Priya (ML Engineer): 4 distractors also matches our production pipeline: we retrieve top-5 documents, so the model sees 1 oracle + 4 distractors in the typical case.
Resolution: 4 distractors in training, matching the top-5 retrieval configuration. Sequence length of 2048 for training.
Research Paper References
1. RAFT: Adapting Language Model to Domain Specific RAG (Zhang et al., 2024)
Key contribution: Proposed mixing oracle and distractor documents during fine-tuning, combined with chain-of-thought citations. Achieved 35-60% improvement in context utilization across multiple domains. The paper showed that distractor training is more important than increasing oracle data — models need to learn what to ignore as much as what to attend to.
Relevance to MangaAssist: RAFT is our primary technique for improving the Llama 3 8B fallback model's ability to use retrieved manga catalog data. The 22% improvement in context utilization directly reduces hallucinations.
2. Self-RAG: Learning to Retrieve, Generate, and Critique through Self-Reflection (Asai et al., 2023)

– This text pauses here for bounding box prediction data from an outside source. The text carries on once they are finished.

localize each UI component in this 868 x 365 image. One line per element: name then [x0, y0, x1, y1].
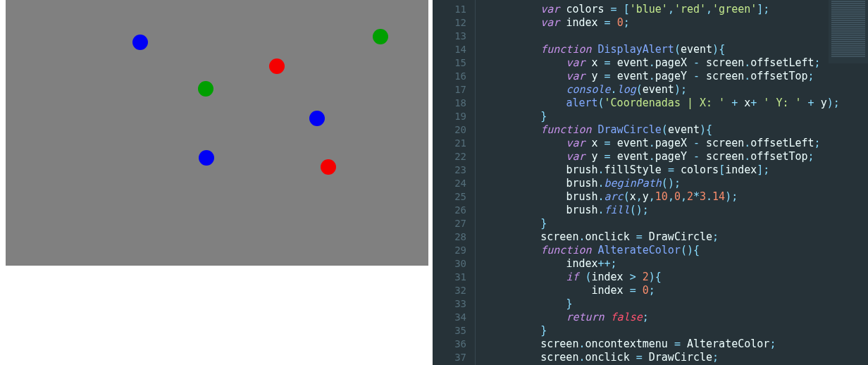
line-number: 23: [433, 163, 475, 177]
line-number: 12: [433, 16, 475, 30]
code-line[interactable]: var colors = ['blue','red','green'];: [490, 3, 868, 16]
line-number: 16: [433, 70, 475, 83]
line-number: 36: [433, 338, 475, 351]
line-number: 27: [433, 217, 475, 230]
line-number: 20: [433, 123, 475, 137]
canvas-dot-blue: [132, 35, 148, 50]
code-line[interactable]: screen.oncontextmenu = AlterateColor;: [490, 338, 868, 351]
code-line[interactable]: function AlterateColor(){: [490, 244, 868, 257]
canvas-dot-red: [269, 58, 285, 74]
code-line[interactable]: }: [490, 217, 868, 230]
line-number: 25: [433, 190, 475, 204]
code-line[interactable]: console.log(event);: [490, 83, 868, 97]
line-number: 17: [433, 83, 475, 97]
code-line[interactable]: alert('Coordenadas | X: ' + x+ ' Y: ' + …: [490, 97, 868, 110]
line-number: 28: [433, 230, 475, 244]
code-editor[interactable]: 1112131415161718192021222324252627282930…: [433, 0, 868, 365]
code-line[interactable]: var x = event.pageX - screen.offsetLeft;: [490, 137, 868, 150]
code-line[interactable]: return false;: [490, 311, 868, 324]
canvas-dot-green: [373, 29, 388, 44]
line-number: 30: [433, 257, 475, 271]
line-number: 19: [433, 110, 475, 123]
line-number: 22: [433, 150, 475, 163]
line-number: 34: [433, 311, 475, 324]
line-number: 14: [433, 43, 475, 56]
line-number: 24: [433, 177, 475, 190]
code-line[interactable]: }: [490, 110, 868, 123]
canvas-dot-blue: [309, 111, 325, 126]
code-line[interactable]: brush.arc(x,y,10,0,2*3.14);: [490, 190, 868, 204]
code-line[interactable]: }: [490, 324, 868, 338]
code-line[interactable]: index = 0;: [490, 284, 868, 297]
line-number: 37: [433, 351, 475, 364]
line-number: 32: [433, 284, 475, 297]
code-line[interactable]: var index = 0;: [490, 16, 868, 30]
code-line[interactable]: brush.beginPath();: [490, 177, 868, 190]
code-line[interactable]: var x = event.pageX - screen.offsetLeft;: [490, 56, 868, 70]
line-number: 29: [433, 244, 475, 257]
code-line[interactable]: index++;: [490, 257, 868, 271]
code-line[interactable]: [490, 30, 868, 43]
canvas-dot-green: [198, 81, 213, 97]
code-line[interactable]: brush.fill();: [490, 204, 868, 217]
code-line[interactable]: var y = event.pageY - screen.offsetTop;: [490, 150, 868, 163]
line-number: 13: [433, 30, 475, 43]
preview-pane: [0, 0, 433, 365]
line-number: 21: [433, 137, 475, 150]
code-line[interactable]: screen.onclick = DrawCircle;: [490, 230, 868, 244]
code-line[interactable]: function DrawCircle(event){: [490, 123, 868, 137]
line-number: 35: [433, 324, 475, 338]
line-number: 11: [433, 3, 475, 16]
canvas-dot-blue: [199, 150, 214, 166]
line-number: 33: [433, 297, 475, 311]
canvas-dot-red: [321, 159, 336, 175]
code-line[interactable]: var y = event.pageY - screen.offsetTop;: [490, 70, 868, 83]
code-line[interactable]: }: [490, 297, 868, 311]
line-number: 31: [433, 271, 475, 284]
minimap[interactable]: [829, 0, 868, 63]
code-line[interactable]: brush.fillStyle = colors[index];: [490, 163, 868, 177]
code-line[interactable]: function DisplayAlert(event){: [490, 43, 868, 56]
code-line[interactable]: if (index > 2){: [490, 271, 868, 284]
code-area[interactable]: var colors = ['blue','red','green']; var…: [475, 0, 868, 365]
line-number: 26: [433, 204, 475, 217]
canvas-area[interactable]: [6, 0, 428, 266]
line-number: 15: [433, 56, 475, 70]
line-number: 18: [433, 97, 475, 110]
line-number-gutter: 1112131415161718192021222324252627282930…: [433, 0, 475, 365]
app-root: 1112131415161718192021222324252627282930…: [0, 0, 868, 365]
code-line[interactable]: screen.onclick = DrawCircle;: [490, 351, 868, 364]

Key contribution: Introduced reflection tokens that enable the model to self-assess retrieval quality. The model learns to decide when to retrieve, whether retrieved passages are relevant, and whether its generation is supported by evidence. This end-to-end self-reflection eliminates the need for external relevance classifiers.

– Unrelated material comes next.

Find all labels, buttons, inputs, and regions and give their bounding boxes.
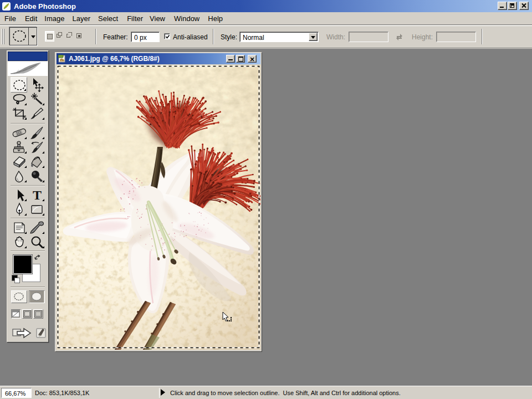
svg-text:T: T xyxy=(33,188,42,202)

Relevance to MangaAssist: While we don't use full Self-RAG, its [IsRel] token concept inspired our relevance scoring in the re-ranking step. Understanding Self-RAG helps us design future improvements to our RAG pipeline.
3. REALM: Retrieval-Augmented Language Model Pre-Training (Guu et al., 2020)
Key contribution: Jointly trained the retriever and reader as a single model by treating retrieval as a latent variable. This end-to-end optimization ensures the retriever learns to find documents that the reader can actually use, and vice versa. The paper showed that pre-training with retrieval improves downstream task performance even on tasks without explicit retrieval.
Relevance to MangaAssist: REALM's joint optimization concept motivates our combined approach: embedding adapter fine-tuning (doc 02) for the retriever + RAFT for the reader. While we don't train them end-to-end (too complex), we evaluate them jointly to ensure improvements in one don't degrade the other.
Production Results
RAFT Impact on MangaAssist
| Metric | Before RAFT | After RAFT | Target |
|---|---|---|---|
| Context utilization | 72% | 94% | ≥90% ✅ |
| Distractor rejection | 64% | 91% | ≥85% ✅ |
| Citation accuracy | 0% (no citations) | 87% | ≥80% ✅ |
| Hallucination rate | 4.0% | 1.1% | ≤2% ✅ |
| "I don't know" accuracy | 35% | 84% | ≥75% ✅ |
| User satisfaction | 3.8/5 | 4.⅗ | ≥4.0/5 ✅ |
Cost
| Item | Cost |
|---|---|
| RAFT data generation (2,000 examples via Claude) | $45 |
| RAFT training (3 epochs, 1× A100, 4 hours) | $32 |
| Evaluation pipeline | $8 |
| Total per training cycle | $85 |
ROI: Hallucination reduction from 4.0% → 1.1% saves ~400 incorrect responses/day × $0.50 customer support cost = $200/day = $6,000/month. Training cost $85 quarterly = $340/year. ROI: 211:1.